Вокруг него почти вплотную лепились утлые деревянные халупки, бревенчатые, потемневшие от времени избы, отгороженные друг от друга старыми, в трещинах, заборами. Путь наш лежал мимо «Голубого Дуная» — распивочной, набитой гудящими, возбужденными людьми; мимо «переселенки» — рубленого двухэтажного дома, огражденного вместе с десятком бараков мощной кирпично-чугунной оградой, уже наполовину поломанной. «Переселенка» когда-то принимала, мыла, стригла, давала временный кров тысячам скитальцев из центральной России, а сейчас в ней — многочисленные госпитали. Из раскрытых окон — фланелевые синие линялые халаты, забинтованные головы, руки, костыли. Пиликает где-то гармошка, и особенно пахнут после дождя громадные, с подушками висящего пуха, столетние тополя… А может, и не столетние, а пятидесятилетние, только высокие, густые, с ладонями широких листьев…
Мы проходим церковь и базар, где я жмусь к тетке, испуганно отскакивая от нищих, сидящих у дороги и трясущих страшными лохмотьями, малиновыми рубцами культяпок, язвами и струпьями ран. Я уже понимаю, что моя мама — врач, а дядя — инженер, главный инженер целого завода, и инстинктивно боюсь этой дикой, клокочущей грязной толпы, скрипящих телег, басовитых прикрикиваний мясников… Обеими руками я вцепляюсь в тетин ридикюль и, расширив глаза, семеню ножками по булыжной дороге, усыпанной навозом, семечками и сенной трухой…
В доме дяди я попадаю совсем в другой мир: цветущий яблоневый сад, сеновал, обитые черной кожей кресла и диван в кабинете.
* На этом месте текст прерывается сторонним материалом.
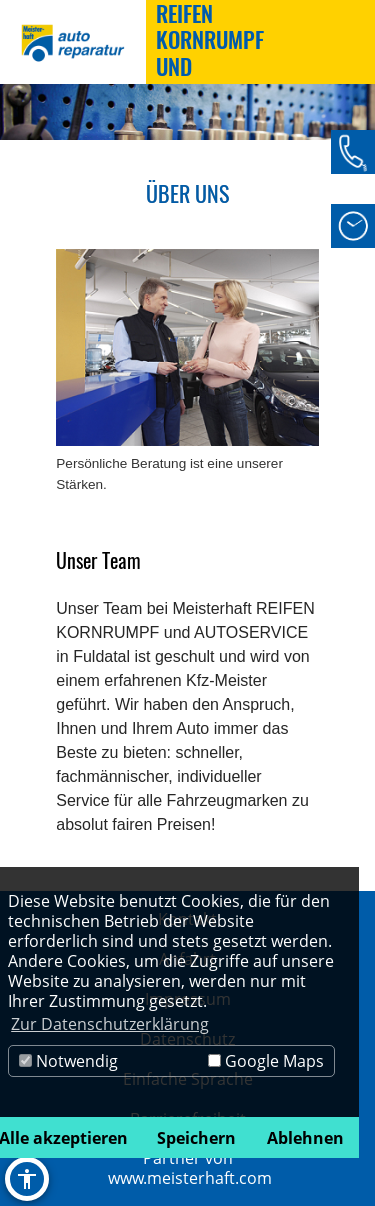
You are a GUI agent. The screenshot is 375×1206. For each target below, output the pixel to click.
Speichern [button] (196, 1138)
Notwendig (68, 1061)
Можно забраться с ногами в кресло, утонуть в нем и слушать, как стенные часы, шурша цепью, вдруг замрут на мгновенье и, очнувшись, гулко и уверенно начинают бить: бом, бом, бом…
Дядя Арсений неизменно встречал нас на пороге своего дома. Женщины начинали громко и непонятно говорить, показывалась вся в муке, с помидорным лицом тетя Соня, а дядя Арсений совал мне заранее приготовленную чудесную ароматную конфету и вел меня в сад. «Мы — мужчины, пойдем разомнемся», — говорил он, и я шел за ним с гордостью. Сад был для меня непостижимо громадным — с бесконечными аллеями груш, сучковатых яблонь, густыми зарослями смородины и малины. Пока дядя Арсений носил ведрами навоз или перекапывал землю, напевая под нос, я успевал облазить все потаенные места, обнюхать вновь распустившиеся цветы, поймать массу невиданных скрипучих и тяжелых жуков. Если дело близилось к осени, я наедался до отвала падалицы, черной смородины, малины и потом уже почти засыпал за чаем. И мучительно переживал, что мой желудок не мог уже отведать пышных соблазнительных пирогов тети Сони… Сквозь полудрему я слышал громкие, гулкие на застекленной веранде голоса, высокий фальцет дяди Арсения и низкий, монотонный гул завода — завода моего дяди…
Спутницей и подругой моих игр в доме была приемная дочь дяди Арсения — Ольга, существо отчаянное и плутовское. Часами мы играли в прятки в старом двухэтажном сарае, хоронясь среди пыльной старой рухляди, выгоревших пожелтевших стопок журналов, каких-то тюков с паклей и мешковиной. Надзираемый дома и в детсаду пристальными и настороженными женщинами, я оставался наедине очень редкие минуты. И таинственный полумрак сарая, кинжальные солнечные лучи с золотом пылинок, потаенные глухие места, где можно было с колотьем в сердце, скорчившись, сидеть, слыша, как Ольга, бормоча и посмеиваясь, скрипит досками и ищет меня, — все это было упоительно и сказочно хорошо. Хорошо было и носиться по оструганным крепким лестницам вниз, где в загоне в первые годы после войны еще держали скот и птицу; здесь пахло острым фосфористым навозом, бродили бестолковые, с крашенными чернилами крыльями куры, похрюкивали грязно-розовые подсвинки. Мне, не видевшему, кроме собак и понурых тягловых лошадей, никакой живности, этот двор казался великолепием буйного мира. Бронзово-зелено-красный петух, страшный и надменный, показывался в приоткрытой дверке сарая — и мы вихрем взлетали по лестнице вверх, облизывая разом спекшиеся губы, и я с тоской и покорностью понимал, как я еще мал и ничтожен перед этим грозным, беспощадным миром… Пугливое комнатное сердце мое билось испуганно, по-воробьиному, когда Ольга, дразня меня языком, осторожно спускалась по лестнице вниз, не отрывая глаз от петуха, медленно пересекала двор до крыльца, взбиралась на него и оттуда паясничала: «Трус! Трус! Съел у бабушки арбуз…»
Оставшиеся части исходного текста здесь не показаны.